O homem por trás do presidente
por Francisco RussoGrandes personalidades da história sempre despertaram curiosidade, seja por seus feitos ou pelas características peculiares que os alçaram a tal posto. O suicídio de Getúlio Vargas, ocorrido em 24 de agosto de 1954, é daqueles momentos que marcam a história de um país. Ainda mais se este for o Brasil, cuja fragilidade institucional fez com que duas ditaduras assumissem o governo em menos de quatro décadas. Entretanto, deixemos a história política à parte – por enquanto – para nos ater à figura de Getúlio. Ditador confesso, ele próprio admite ter rasgado duas Constituições enquanto esteve no comando, com o objetivo de manter-se no poder. Ao mesmo tempo, retornou à presidência do país graças ao voto, em pleno ato democrático. Tamanha contradição se reflete não apenas na oposição feroz, mas no próprio personagem título de Getúlio, o filme.

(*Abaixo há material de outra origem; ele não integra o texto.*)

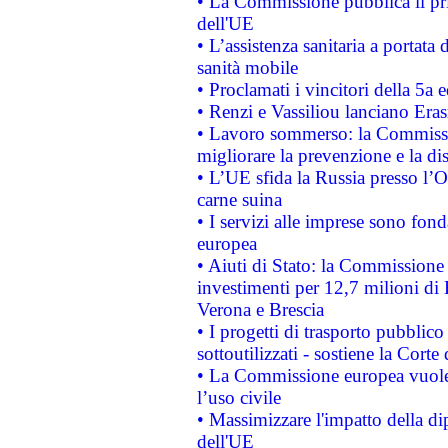
• La Commissione pubblica il pri
dell'UE
• L’assistenza sanitaria a portata 
sanità mobile
• Proclamati i vincitori della 5a
• Renzi e Vassiliou lanciano Eras
• Lavoro sommerso: la Commissi
migliorare la prevenzione e la di
• L’UE sfida la Russia presso l’
carne suina
• I servizi alle imprese sono fon
europea
• Aiuti di Stato: la Commissione 
investimenti per 12,7 milioni di 
Verona e Brescia
• I progetti di trasporto pubblic
sottoutilizzati - sostiene la Corte
• La Commissione europea vuole 
l’uso civile
• Massimizzare l'impatto della dip
dell'UE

Mais do que dar uma aula de história, o diretor João Jardim está interessado é em conhecer melhor este homem que viveu posições tão antagônicas no momento de maior aflição de sua vida. O início do filme é emblemático: tela escura, a voz de Tony Ramos em off, assumindo logo de cara: “eu fui um ditador e não me arrependo”, com uma certa dose de rancor. Aos poucos seu rosto aparece, para que o público possa reconhecê-lo e, ao mesmo tempo, se acostumar com a caracterização facial. Apresentação feita, têm início as intrigas palacianas. As entranhas do poder são expostas naqueles 19 últimos dias de vida, através de negociatas e conspirações tramadas nos bastidores. Tudo para que o presidente caia, custe o que custar.

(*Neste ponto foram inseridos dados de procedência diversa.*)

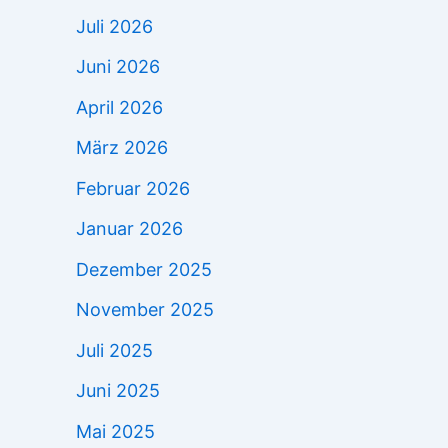
Juli 2026
Juni 2026
April 2026
März 2026
Februar 2026
Januar 2026
Dezember 2025
November 2025
Juli 2025
Juni 2025
Mai 2025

É bem verdade que, de início, Getúlio confunde. São muitos os personagens em cena e, por mais que sejam devidamente legendados para facilitar a identificação, leva algum tempo para que o espectador se situe em relação ao momento político. Apenas quando o núcleo principal é reduzido, com o filme deixando um pouco de lado os coadjuvantes, é que o thriller político realmente engrena. Ainda assim, chama a atenção a qualidade da direção de arte, seja através dos figurinos ou dos carros, e a fotografia mais escura, ressaltando o clima sombrio que paira sobre o presidente. O Palácio do Catete, local onde aconteceu boa parte das filmagens, é também figura importante na composição da necessária ambientação do círculo do poder nacional. Inclusive, é curioso notar que a câmera de Walter Carvalho por vezes se posiciona de forma que esteja escondida, como se flagrasse eventuais manobras ali tramadas.

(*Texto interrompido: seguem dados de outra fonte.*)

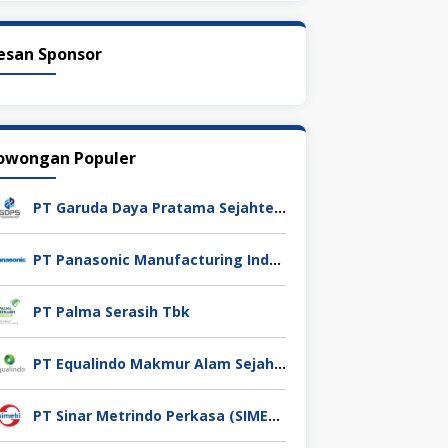
esan Sponsor
owongan Populer
PT Garuda Daya Pratama Sejahtera
PT Panasonic Manufacturing Indonesia
PT Palma Serasih Tbk
PT Equalindo Makmur Alam Sejahtera (Equalindo Group)
PT Sinar Metrindo Perkasa (SIMETRI)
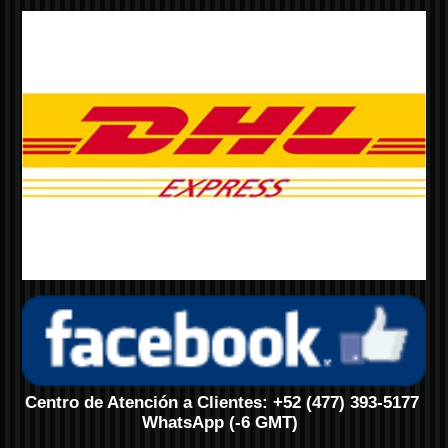
Centro de Atención a Clientes: +52 (477) 393-5177
WhatsApp (-6 GMT)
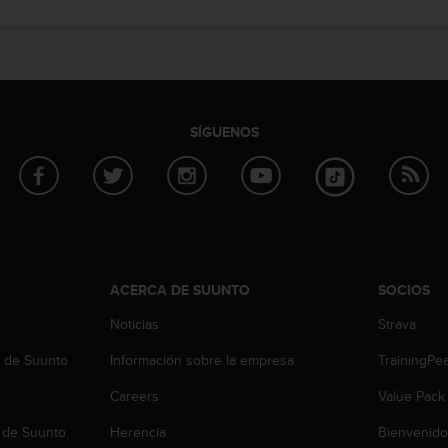
SÍGUENOS
ACERCA DE SUUNTO
SOCIOS
Noticias
Strava
b de Suunto
Información sobre la empresa
TrainingPe
Careers
Value Pack
 de Suunto
Herencia
Bienvenido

Por mais que a história em torno do atentado ao jornalista Carlos Lacerda (Alexandre Borges, bem caracterizado) seja essencial, é na percepção sobre o lado pessoal de Vargas que está o grande trunfo de Getúlio. As reações do presidente a cada novo desdobramento da conspiração contra si revelam, pouco a pouco, um homem cansado, temeroso e convicto do que está por vir. São nuances sutis, demonstradas a partir de detalhes como o franzir da testa, ressaltadas pela bela atuação de Tony Ramos. Assim como acontece com Bruno Ganz ao interpretar Hitler em A Queda, ele compõe um Getúlio absolutamente humano, mais complexo do que a mera figura do presidente sob risco. Há ali também o pai de família e, acima de tudo, alguém que tem domínio do complexo jogo político que o cerca.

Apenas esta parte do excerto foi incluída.